Sent from my iPhone using Tapatalk


----------



## jbrady33 (Jun 7, 2012)

ZooMed makes a giant green & white algae tablet that is supposed to last 14 days, I'm considering one for my rcs/crs tank the best time I go away.

Anyone ever use these?

Edit: they have them at petco, haven't seen them at petsmart


----------



## HD Blazingwolf (May 12, 2011)

welllllll u could drop a few flakes of food in and turn ur co2 off, let the light stay on and u'll have all sorts of stuff growing, or realize that the suckermouth type fish will eat biofilm and will likely survive the vacation i good condition. i do not feed my 9 otos in my 29 gallon anthing, they suck biofilm and are all fat

SAE's that's a little tricky as they eat mulm and debris off of things, but can likely eat some biofilm. a feed block isn't a bad idea but u don't have to go over the top


----------



## tetra73 (Aug 2, 2011)

How about an electric feeder????


----------



## Sethjohnson30 (Jan 16, 2012)

tetra73 said:


> How about an electric feeder????


Those never work 


Sent from my iPhone using Tapatalk


----------



## allenkain (Jun 28, 2016)

If you have an auto fish feeder that would be helpful feeding the BB being as the bioload on the tank will be next to nothing once you remove the fish and rotting fish food is a good producer of ammonia. The only issue I can see is if you leave the algae eater in there and a feeding block then the BB will die off due to the drop in waste that will be produced from the other fish. Definitely do not turn off your filter because your water will go stagnant. That is about all I can think of at the moment in Rentals at vacation.


----------



## Nordic (Nov 11, 2003)

Avoid ALL holiday blocks, any plan is better than that.


----------



## MtAnimals (May 17, 2015)

if possible,separate the BN. Mine eats my hygro if she doesn't have fresh zucchini. that might be an individual things,but best to be prepared.or perhaps remove any temple hygro you might have.


----------



## Darkblade48 (Jan 4, 2008)

Sethjohnson30 said:


> Those never work
> 
> 
> Sent from my iPhone using Tapatalk


Which one(s) are you referring to? I have an Eheim electric feeder and it seems to work fine when I go on vacation for a week or two. Of course, that being said, I still get someone to come by every so often to check on the fish.


----------



## natemcnutty (May 26, 2016)

Darkblade48 said:


> Which one(s) are you referring to? I have an Eheim electric feeder and it seems to work fine when I go on vacation for a week or two. Of course, that being said, I still get someone to come by every so often to check on the fish.

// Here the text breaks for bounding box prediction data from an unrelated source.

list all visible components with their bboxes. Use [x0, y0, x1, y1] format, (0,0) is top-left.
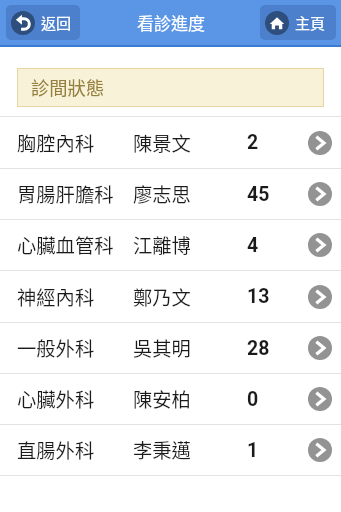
- staticText: 吳其明: [133, 334, 247, 362]
- staticText: 0: [247, 388, 307, 411]
- staticText: 4: [247, 234, 307, 257]
- button[interactable]: 主頁: [260, 5, 336, 40]
- button[interactable]: 心臟血管科: [0, 220, 341, 270]
- staticText: 廖志思: [133, 180, 247, 208]
- staticText: 1: [247, 439, 307, 462]
- button[interactable]: 胃腸肝膽科: [0, 169, 341, 219]
- staticText: 陳安柏: [133, 385, 247, 413]
- button[interactable]: 一般外科: [0, 323, 341, 373]
- staticText: 28: [247, 337, 307, 360]
- staticText: 心臟外科: [17, 385, 133, 413]
- staticText: 陳景文: [133, 129, 247, 157]
- staticText: 一般外科: [17, 334, 133, 362]
- button[interactable]: 查看詳情: [308, 131, 332, 155]
- staticText: 看診進度: [137, 10, 205, 35]
- staticText: 返回: [41, 12, 72, 34]
- button[interactable]: 查看詳情: [308, 387, 332, 411]
- button[interactable]: 查看詳情: [308, 233, 332, 257]
- button[interactable]: 查看詳情: [308, 438, 332, 462]
- staticText: 主頁: [295, 12, 326, 34]
- button[interactable]: 查看詳情: [308, 336, 332, 360]
- staticText: 2: [247, 131, 307, 154]
- staticText: 鄭乃文: [133, 283, 247, 311]
- staticText: 診間狀態: [31, 74, 105, 100]
- staticText: 胃腸肝膽科: [17, 180, 133, 208]
- staticText: 李秉邁: [133, 436, 247, 464]
- staticText: 江離博: [133, 231, 247, 259]
- button[interactable]: 直腸外科: [0, 425, 341, 475]
- button[interactable]: 胸腔內科: [0, 117, 341, 168]
- button[interactable]: 查看詳情: [308, 182, 332, 206]
- staticText: 13: [247, 285, 307, 308]
- button[interactable]: 返回: [6, 5, 80, 40]
- staticText: 神經內科: [17, 283, 133, 311]
- staticText: 45: [247, 183, 307, 206]
- staticText: 直腸外科: [17, 436, 133, 464]
- button[interactable]: 查看詳情: [308, 285, 332, 309]
- staticText: 胸腔內科: [17, 129, 133, 157]
- staticText: 心臟血管科: [17, 231, 133, 259]
- button[interactable]: 心臟外科: [0, 374, 341, 424]
- button[interactable]: 神經內科: [0, 271, 341, 322]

I have a cheap Chinese one I picked up off eBay as an experiment... been running flawlessly for 2 years now. Hardest part is testing before I leave to make sure the batteries are working...


----------



## number1sixerfan (Nov 10, 2006)

I tried an automatic feeder 6 or 7 years ago on my discus tank.... with discus I had grown to like 6" myself. I went out of the country for a few weeks, set up the feeder, and then had my gf check the tank twice a week. (she didn't live with me, most she could really do at the time). 

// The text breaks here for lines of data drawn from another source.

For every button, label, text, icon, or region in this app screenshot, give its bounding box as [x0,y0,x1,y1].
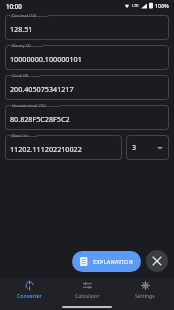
staticText: 11202.111202210022 [10,144,82,154]
staticText: Decimal (10) [12,13,37,19]
staticText: 80.828F5C28F5C2 [10,114,70,124]
button[interactable]: Octal (8) [5,75,169,100]
staticText: 100% [155,2,169,9]
button[interactable]: Decimal (10) [5,15,169,40]
button[interactable]: Hexadecimal (16) [5,105,169,130]
button[interactable]: Calculator [58,278,116,304]
staticText: 128.51 [10,24,33,34]
staticText: Hexadecimal (16) [12,103,46,109]
button[interactable]: EXPLANATION [72,251,141,272]
staticText: 200.405075341217 [10,84,74,94]
staticText: Octal (8) [12,73,29,79]
staticText: Binary (2) [12,43,31,49]
button[interactable]: Close [146,250,168,272]
staticText: Base (n) [12,133,28,139]
button[interactable]: Converter [0,278,58,304]
staticText: Calculator [75,292,100,299]
button[interactable]: Binary (2) [5,45,169,70]
staticText: 10:00 [6,2,22,10]
button[interactable]: 3 [126,135,169,160]
button[interactable]: Settings [116,278,174,304]
staticText: 10000000.100000101 [10,54,82,64]
staticText: LTE [132,3,139,8]
staticText: Converter [17,292,42,299]
staticText: Settings [135,292,155,299]
button[interactable]: Base (n) [5,135,122,160]
staticText: 3 [132,143,137,153]
staticText: EXPLANATION [93,258,133,265]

On her second visit, she found that the feeder had somehow fallen in the tank... killed all of the discus. Easily $1k worth of fish. 

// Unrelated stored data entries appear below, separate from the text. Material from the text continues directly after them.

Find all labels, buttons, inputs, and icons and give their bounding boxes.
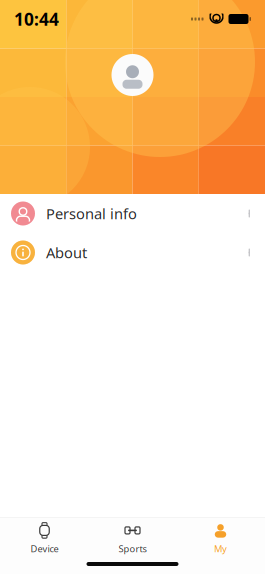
staticText: 10:44 (14, 8, 59, 30)
staticText: About (46, 243, 87, 262)
button[interactable]: My (176, 519, 264, 559)
staticText: Device (30, 542, 58, 555)
staticText: Sports (118, 542, 146, 555)
button[interactable]: About (0, 233, 265, 272)
button[interactable]: Device (0, 519, 88, 559)
staticText: My (214, 542, 227, 555)
button[interactable]: Sports (88, 519, 176, 559)
staticText: Personal info (46, 204, 137, 223)
button[interactable]: Personal info (0, 194, 265, 233)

I will NEVER use automatic feeders or block food again. Now that's a very extreme example... but really, there's just no point to be bothered with them. It isn't necessary. 

Just feed them heavy for two weeks prior, do a large water change, and let them be. Fish go weeks without food in the wild all the time. I absolutely agree with what was already said. Also, because they're algae eaters, there's more than likely enough food in the tank--even if you can't see it. If gone for more than a week or so, find someone to help.


----------